Try it> All pictures are to be skipped; retype only the lines from the top of the entries through the line with "CAMPIONCINI OMAGGIO in ogni ordine!", both included.

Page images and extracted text
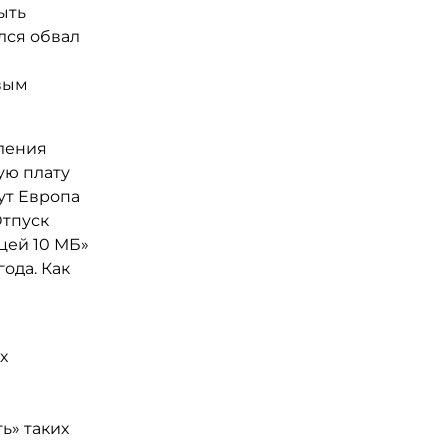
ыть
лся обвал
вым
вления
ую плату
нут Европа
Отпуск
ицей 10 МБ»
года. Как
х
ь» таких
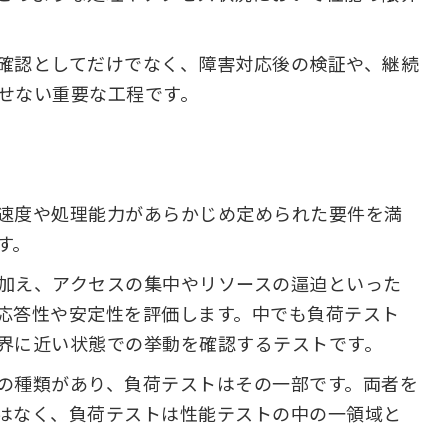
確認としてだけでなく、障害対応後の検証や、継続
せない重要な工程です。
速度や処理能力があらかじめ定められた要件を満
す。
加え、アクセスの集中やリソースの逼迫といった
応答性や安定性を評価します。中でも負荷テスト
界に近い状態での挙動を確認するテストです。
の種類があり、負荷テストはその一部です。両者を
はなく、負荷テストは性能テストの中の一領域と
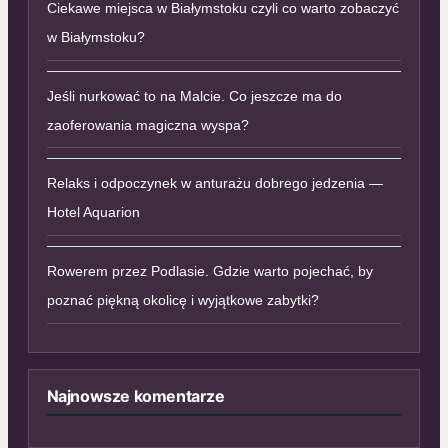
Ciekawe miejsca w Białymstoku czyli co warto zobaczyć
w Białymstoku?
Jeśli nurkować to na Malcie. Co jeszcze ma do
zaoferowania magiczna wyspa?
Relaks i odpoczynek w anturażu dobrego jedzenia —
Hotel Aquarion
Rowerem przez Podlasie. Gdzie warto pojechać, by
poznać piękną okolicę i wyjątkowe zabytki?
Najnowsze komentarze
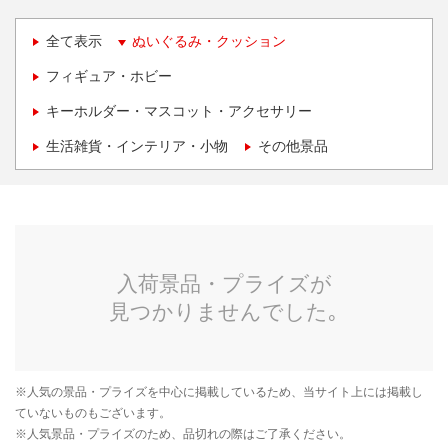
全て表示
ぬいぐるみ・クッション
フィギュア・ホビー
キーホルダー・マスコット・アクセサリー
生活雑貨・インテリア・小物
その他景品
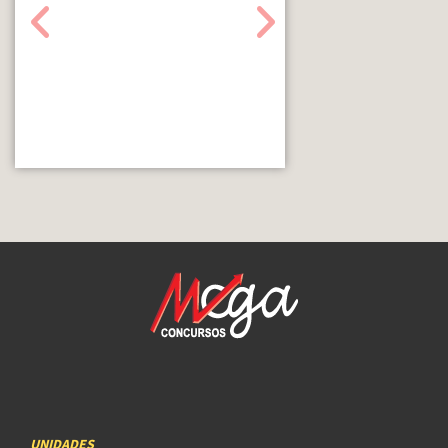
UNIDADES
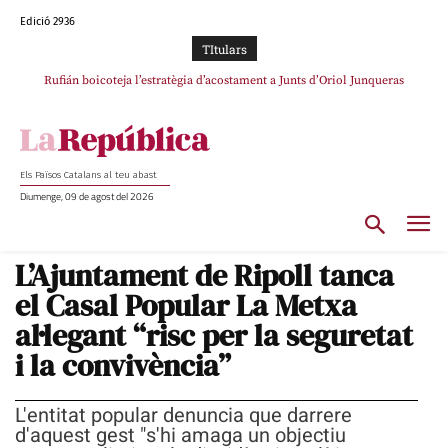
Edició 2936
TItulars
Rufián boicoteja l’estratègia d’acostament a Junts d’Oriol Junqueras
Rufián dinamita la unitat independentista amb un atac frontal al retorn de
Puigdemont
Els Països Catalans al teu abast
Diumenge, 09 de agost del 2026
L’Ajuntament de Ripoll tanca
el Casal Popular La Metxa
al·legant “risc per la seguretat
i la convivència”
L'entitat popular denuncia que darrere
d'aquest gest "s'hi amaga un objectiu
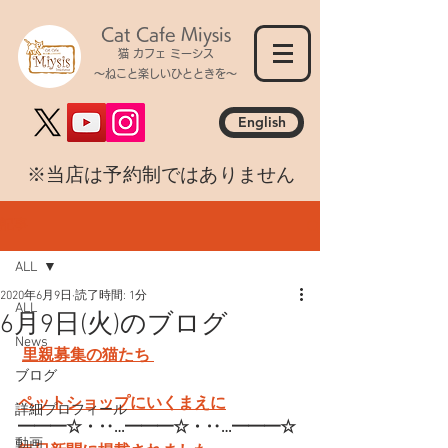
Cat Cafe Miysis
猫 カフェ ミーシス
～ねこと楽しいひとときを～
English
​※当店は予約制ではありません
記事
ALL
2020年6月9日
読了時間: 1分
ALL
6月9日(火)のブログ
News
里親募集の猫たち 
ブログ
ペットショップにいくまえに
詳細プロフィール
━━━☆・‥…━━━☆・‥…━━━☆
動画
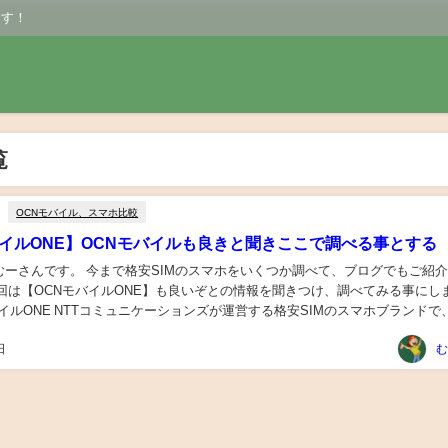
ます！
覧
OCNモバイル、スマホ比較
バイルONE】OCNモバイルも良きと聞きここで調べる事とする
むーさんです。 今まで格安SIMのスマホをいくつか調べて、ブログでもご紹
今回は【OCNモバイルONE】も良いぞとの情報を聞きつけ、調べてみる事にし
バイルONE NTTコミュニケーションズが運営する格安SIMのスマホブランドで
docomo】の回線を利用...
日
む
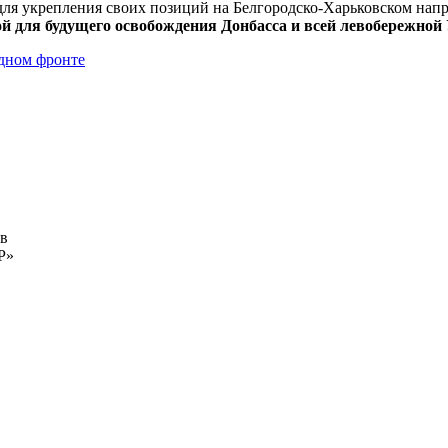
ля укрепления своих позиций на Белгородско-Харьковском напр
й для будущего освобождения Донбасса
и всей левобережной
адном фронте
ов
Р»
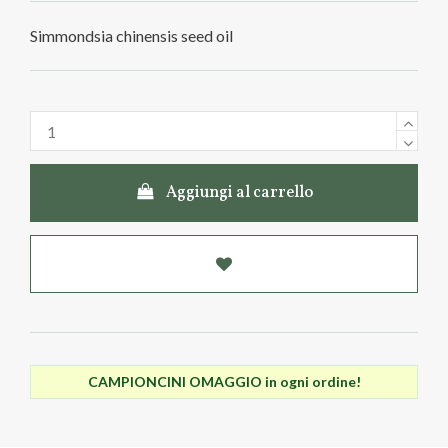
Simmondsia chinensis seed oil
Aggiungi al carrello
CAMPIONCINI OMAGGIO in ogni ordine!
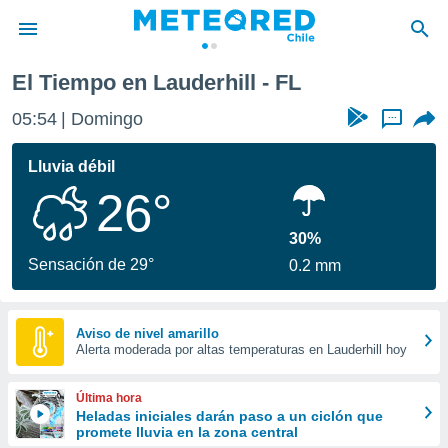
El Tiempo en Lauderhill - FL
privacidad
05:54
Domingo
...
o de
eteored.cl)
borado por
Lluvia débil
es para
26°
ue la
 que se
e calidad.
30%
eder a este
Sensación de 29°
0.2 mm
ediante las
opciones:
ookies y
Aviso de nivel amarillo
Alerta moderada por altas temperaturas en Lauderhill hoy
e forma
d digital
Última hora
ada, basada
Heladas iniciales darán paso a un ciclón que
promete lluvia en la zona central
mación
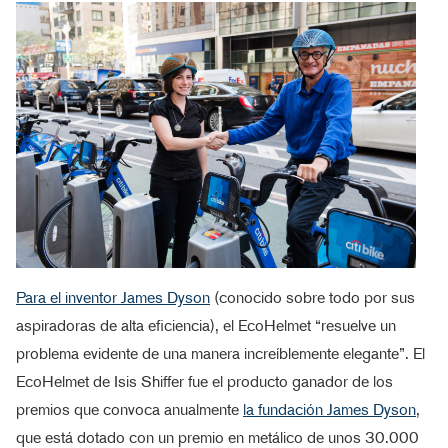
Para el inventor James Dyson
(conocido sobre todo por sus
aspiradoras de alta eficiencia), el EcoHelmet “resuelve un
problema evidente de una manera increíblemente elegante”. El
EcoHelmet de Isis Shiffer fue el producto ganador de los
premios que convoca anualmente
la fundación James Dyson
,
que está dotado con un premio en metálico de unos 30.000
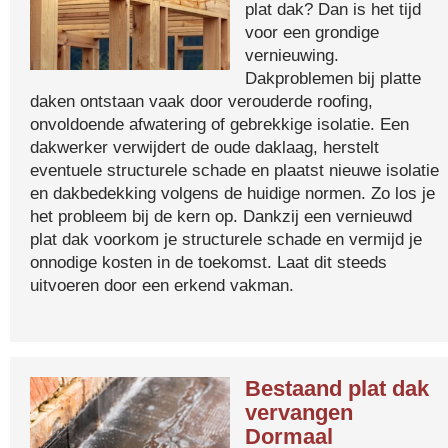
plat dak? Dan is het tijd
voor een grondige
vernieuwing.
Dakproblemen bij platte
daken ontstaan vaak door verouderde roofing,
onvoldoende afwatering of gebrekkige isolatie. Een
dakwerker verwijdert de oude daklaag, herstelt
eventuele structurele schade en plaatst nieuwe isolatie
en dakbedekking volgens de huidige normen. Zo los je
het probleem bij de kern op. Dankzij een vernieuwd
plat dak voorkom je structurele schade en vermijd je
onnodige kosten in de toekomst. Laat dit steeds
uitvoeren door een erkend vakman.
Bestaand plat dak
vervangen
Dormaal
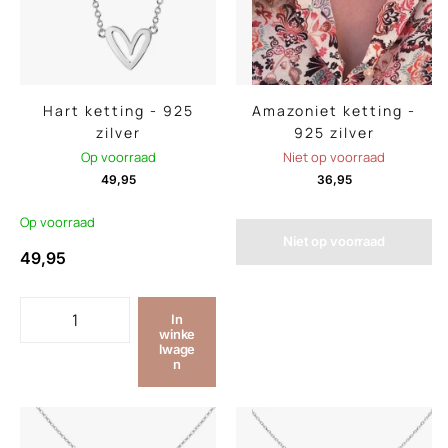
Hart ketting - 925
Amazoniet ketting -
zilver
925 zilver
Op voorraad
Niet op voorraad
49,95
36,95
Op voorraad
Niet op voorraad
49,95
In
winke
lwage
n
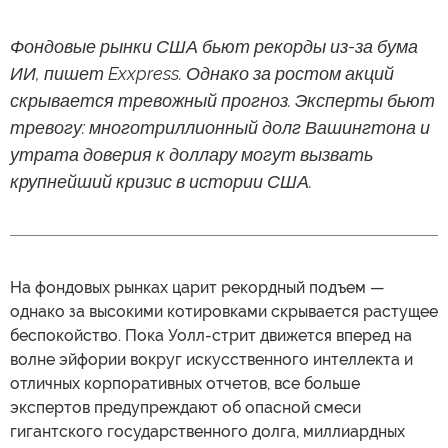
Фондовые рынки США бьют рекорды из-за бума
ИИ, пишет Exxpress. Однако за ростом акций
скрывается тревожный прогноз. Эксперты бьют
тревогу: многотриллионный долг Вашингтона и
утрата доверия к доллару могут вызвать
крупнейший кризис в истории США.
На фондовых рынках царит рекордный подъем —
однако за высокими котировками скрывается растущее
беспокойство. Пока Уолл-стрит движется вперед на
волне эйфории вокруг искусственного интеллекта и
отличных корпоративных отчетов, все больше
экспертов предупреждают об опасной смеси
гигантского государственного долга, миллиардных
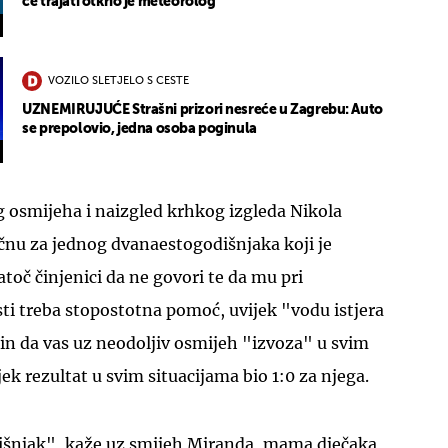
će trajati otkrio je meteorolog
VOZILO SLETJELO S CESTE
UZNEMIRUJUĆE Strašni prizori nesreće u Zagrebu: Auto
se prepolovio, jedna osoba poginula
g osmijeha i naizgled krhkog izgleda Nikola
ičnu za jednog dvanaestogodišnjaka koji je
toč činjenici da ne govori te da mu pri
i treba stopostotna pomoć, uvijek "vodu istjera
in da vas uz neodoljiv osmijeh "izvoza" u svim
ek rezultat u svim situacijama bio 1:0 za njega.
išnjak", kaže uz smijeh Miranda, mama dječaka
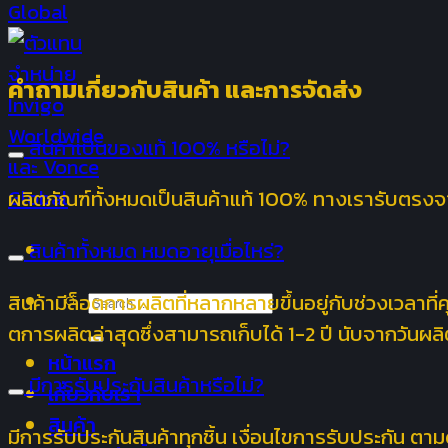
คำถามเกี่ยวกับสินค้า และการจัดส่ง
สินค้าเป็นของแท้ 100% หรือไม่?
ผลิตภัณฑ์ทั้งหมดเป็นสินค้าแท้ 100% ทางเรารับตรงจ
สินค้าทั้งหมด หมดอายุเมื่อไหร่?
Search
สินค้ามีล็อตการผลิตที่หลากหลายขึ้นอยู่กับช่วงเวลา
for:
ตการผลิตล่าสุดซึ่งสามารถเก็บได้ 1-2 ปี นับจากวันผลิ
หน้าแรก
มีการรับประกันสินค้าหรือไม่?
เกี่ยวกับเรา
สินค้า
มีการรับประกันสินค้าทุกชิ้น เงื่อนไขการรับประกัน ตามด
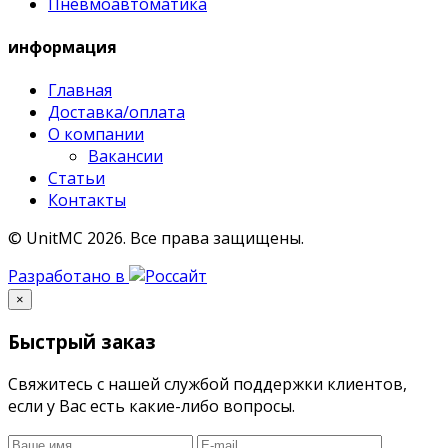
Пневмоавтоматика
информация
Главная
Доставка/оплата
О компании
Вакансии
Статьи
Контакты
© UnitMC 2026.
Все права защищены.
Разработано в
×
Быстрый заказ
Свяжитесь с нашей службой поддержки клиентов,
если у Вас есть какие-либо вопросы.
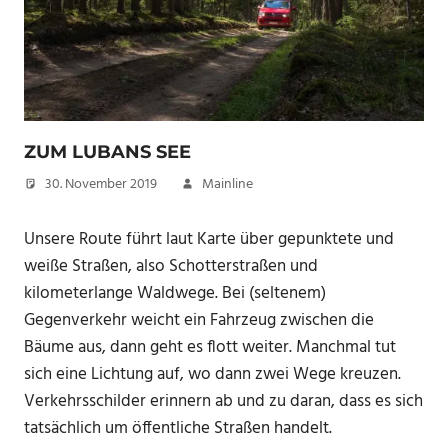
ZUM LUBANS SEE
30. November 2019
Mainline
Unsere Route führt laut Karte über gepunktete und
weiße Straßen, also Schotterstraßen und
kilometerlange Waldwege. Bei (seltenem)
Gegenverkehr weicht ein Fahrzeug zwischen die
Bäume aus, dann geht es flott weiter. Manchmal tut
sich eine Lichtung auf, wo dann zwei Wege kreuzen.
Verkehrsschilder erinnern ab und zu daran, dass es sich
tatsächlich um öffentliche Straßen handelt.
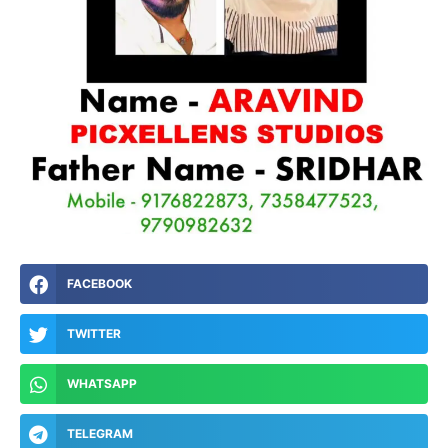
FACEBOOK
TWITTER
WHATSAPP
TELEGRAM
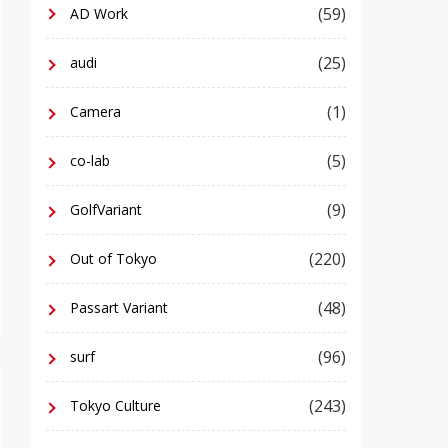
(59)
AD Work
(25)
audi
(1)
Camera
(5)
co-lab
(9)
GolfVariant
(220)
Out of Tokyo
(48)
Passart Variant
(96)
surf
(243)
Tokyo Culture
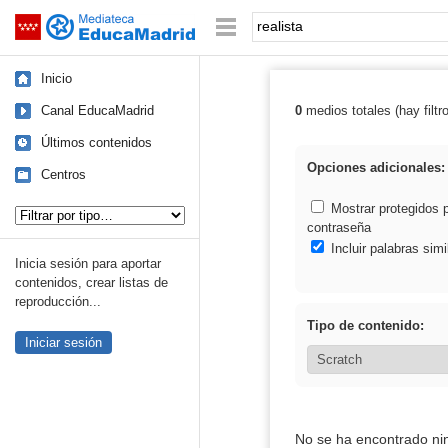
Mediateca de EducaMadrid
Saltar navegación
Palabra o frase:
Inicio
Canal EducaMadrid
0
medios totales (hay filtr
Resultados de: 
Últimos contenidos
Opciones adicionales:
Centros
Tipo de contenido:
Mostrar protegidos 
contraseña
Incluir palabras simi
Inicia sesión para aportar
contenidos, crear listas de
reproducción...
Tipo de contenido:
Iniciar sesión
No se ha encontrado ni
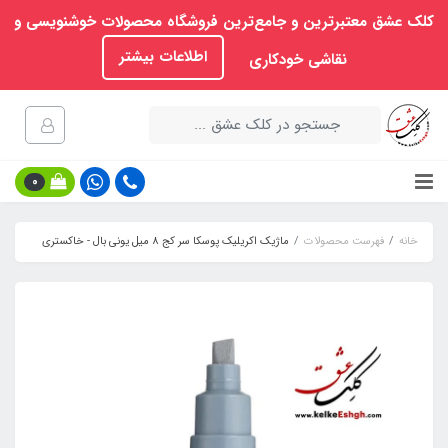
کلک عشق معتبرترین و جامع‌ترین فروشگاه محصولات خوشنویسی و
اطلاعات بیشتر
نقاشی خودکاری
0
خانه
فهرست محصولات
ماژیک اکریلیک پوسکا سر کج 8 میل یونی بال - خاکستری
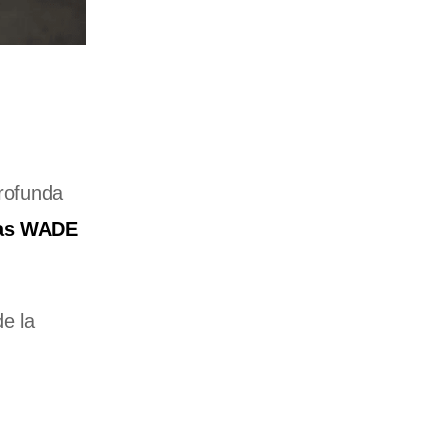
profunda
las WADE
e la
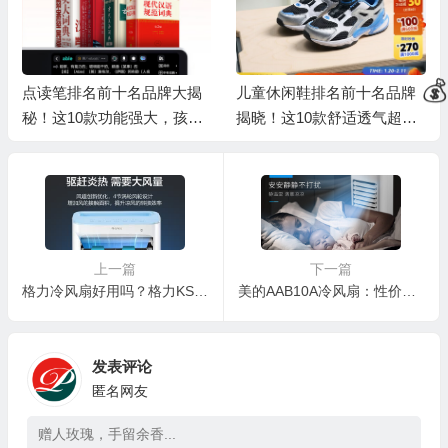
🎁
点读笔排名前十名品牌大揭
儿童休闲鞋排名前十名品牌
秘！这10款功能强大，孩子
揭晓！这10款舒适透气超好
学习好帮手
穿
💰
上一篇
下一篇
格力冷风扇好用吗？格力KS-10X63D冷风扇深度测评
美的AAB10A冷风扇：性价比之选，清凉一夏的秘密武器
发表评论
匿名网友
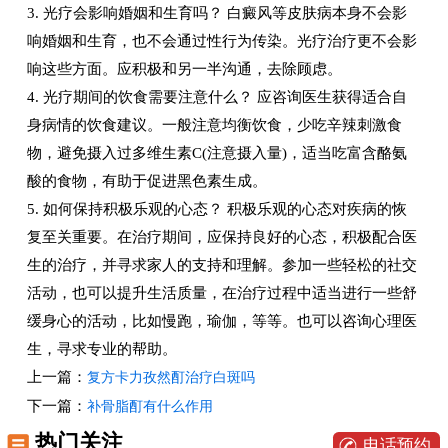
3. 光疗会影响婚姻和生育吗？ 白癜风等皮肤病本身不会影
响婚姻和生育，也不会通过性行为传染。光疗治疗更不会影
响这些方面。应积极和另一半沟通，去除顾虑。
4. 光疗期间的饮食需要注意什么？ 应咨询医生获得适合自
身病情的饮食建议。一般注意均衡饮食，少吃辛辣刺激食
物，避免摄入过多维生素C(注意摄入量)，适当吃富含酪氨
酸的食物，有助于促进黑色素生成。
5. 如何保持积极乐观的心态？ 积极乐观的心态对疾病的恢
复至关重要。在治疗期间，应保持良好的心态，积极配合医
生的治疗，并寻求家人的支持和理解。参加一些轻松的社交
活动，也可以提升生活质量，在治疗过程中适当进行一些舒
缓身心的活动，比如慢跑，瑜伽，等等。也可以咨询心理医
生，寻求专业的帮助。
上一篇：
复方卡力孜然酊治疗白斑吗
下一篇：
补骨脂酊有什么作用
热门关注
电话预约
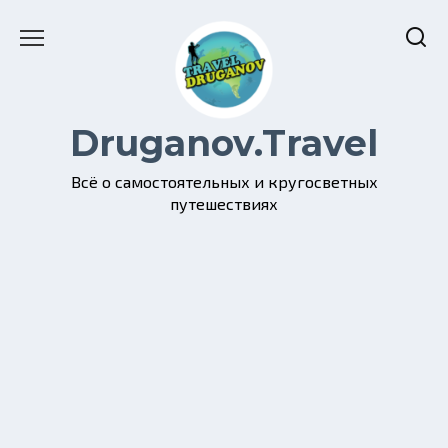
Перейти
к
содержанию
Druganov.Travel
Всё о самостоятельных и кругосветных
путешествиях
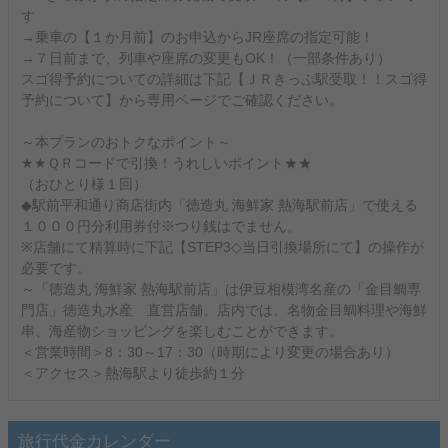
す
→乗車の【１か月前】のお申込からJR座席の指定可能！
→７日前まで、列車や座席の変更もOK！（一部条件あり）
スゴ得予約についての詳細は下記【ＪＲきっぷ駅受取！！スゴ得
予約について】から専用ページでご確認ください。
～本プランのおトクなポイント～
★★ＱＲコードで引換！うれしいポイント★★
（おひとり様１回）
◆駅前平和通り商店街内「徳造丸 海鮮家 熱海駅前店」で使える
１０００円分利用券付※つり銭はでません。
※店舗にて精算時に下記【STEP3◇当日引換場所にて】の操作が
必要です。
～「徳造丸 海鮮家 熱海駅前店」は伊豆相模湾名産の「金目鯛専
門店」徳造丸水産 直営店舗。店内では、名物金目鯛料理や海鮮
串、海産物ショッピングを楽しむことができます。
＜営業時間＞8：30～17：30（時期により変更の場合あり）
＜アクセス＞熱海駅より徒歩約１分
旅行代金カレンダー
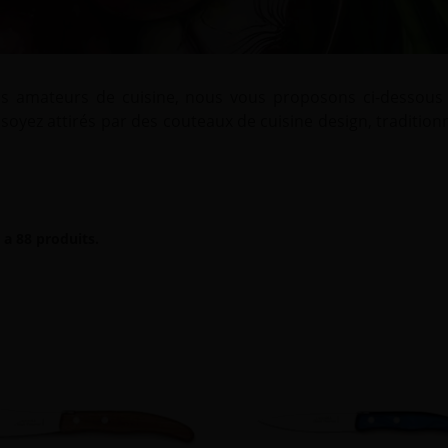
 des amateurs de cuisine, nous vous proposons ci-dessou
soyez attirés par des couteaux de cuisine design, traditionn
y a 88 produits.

Task result>
ыть
лся обвал
вым
вления
ую плату
нут Европа
Отпуск
ицей 10 МБ»
года. Как
х
ь» таких
確認としてだけでなく、障害対応後の検証や、継続
せない重要な工程です。
速度や処理能力があらかじめ定められた要件を満
す。
加え、アクセスの集中やリソースの逼迫といった
応答性や安定性を評価します。中でも負荷テスト
界に近い状態での挙動を確認するテストです。
の種類があり、負荷テストはその一部です。両者を
はなく、負荷テストは性能テストの中の一領域と
Ciekawe miejsca w Białymstoku czyli co warto zobaczyć
w Białymstoku?
Jeśli nurkować to na Malcie. Co jeszcze ma do
zaoferowania magiczna wyspa?
Relaks i odpoczynek w anturażu dobrego jedzenia —
Hotel Aquarion
Rowerem przez Podlasie. Gdzie warto pojechać, by
poznać piękną okolicę i wyjątkowe zabytki?
Najnowsze komentarze
全て表示
ぬいぐるみ・クッション
フィギュア・ホビー
キーホルダー・マスコット・アクセサリー
生活雑貨・インテリア・小物
その他景品
UNIDADES
Edició 2936
TItulars
Rufián boicoteja l’estratègia d’acostament a Junts d’Oriol Junqueras
Rufián dinamita la unitat independentista amb un atac frontal al retorn de
Puigdemont
Els Països Catalans al teu abast
Diumenge, 09 de agost del 2026
L’Ajuntament de Ripoll tanca
el Casal Popular La Metxa
al·legant “risc per la seguretat
i la convivència”
L'entitat popular denuncia que darrere
d'aquest gest "s'hi amaga un objectiu
Cat Cafe Miysis
猫 カフェ ミーシス
～ねこと楽しいひとときを～
English
​※当店は予約制ではありません
記事
ALL
2020年6月9日
読了時間: 1分
ALL
6月9日(火)のブログ
News
里親募集の猫たち 
ブログ
ペットショップにいくまえに
詳細プロフィール
━━━☆・‥…━━━☆・‥…━━━☆
動画
ます！
覧
OCNモバイル、スマホ比較
バイルONE】OCNモバイルも良きと聞きここで調べる事とする
むーさんです。 今まで格安SIMのスマホをいくつか調べて、ブログでもご紹
今回は【OCNモバイルONE】も良いぞとの情報を聞きつけ、調べてみる事にし
バイルONE NTTコミュニケーションズが運営する格安SIMのスマホブランドで
docomo】の回線を利用...
日
む
ля укрепления своих позиций на Белгородско-Харьковском напр
й для будущего освобождения Донбасса
и всей левобережной
адном фронте
ов
Р»
Simmondsia chinensis seed oil
Aggiungi al carrello
CAMPIONCINI OMAGGIO in ogni ordine!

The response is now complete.